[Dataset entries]
== == ==

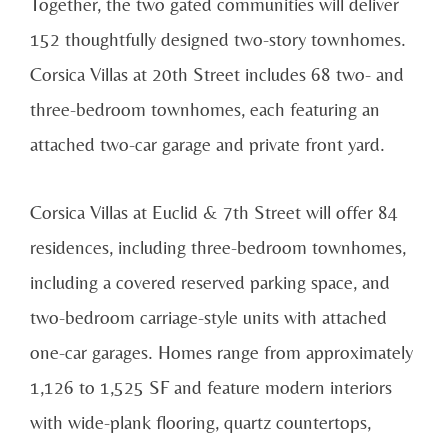
Together, the two gated communities will deliver
152 thoughtfully designed two-story townhomes.
Corsica Villas at 20th Street includes 68 two- and
three-bedroom townhomes, each featuring an
attached two-car garage and private front yard.
Corsica Villas at Euclid & 7th Street will offer 84
residences, including three-bedroom townhomes,
including a covered reserved parking space, and
two-bedroom carriage-style units with attached
one-car garages. Homes range from approximately
1,126 to 1,525 SF and feature modern interiors
with wide-plank flooring, quartz countertops,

== == ==

**About this task**
Line for line, restate the data above and omit every picture.

**Written reply**
Together, the two gated communities will deliver
152 thoughtfully designed two-story townhomes.
Corsica Villas at 20th Street includes 68 two- and
three-bedroom townhomes, each featuring an
attached two-car garage and private front yard.
Corsica Villas at Euclid & 7th Street will offer 84
residences, including three-bedroom townhomes,
including a covered reserved parking space, and
two-bedroom carriage-style units with attached
one-car garages. Homes range from approximately
1,126 to 1,525 SF and feature modern interiors
with wide-plank flooring, quartz countertops,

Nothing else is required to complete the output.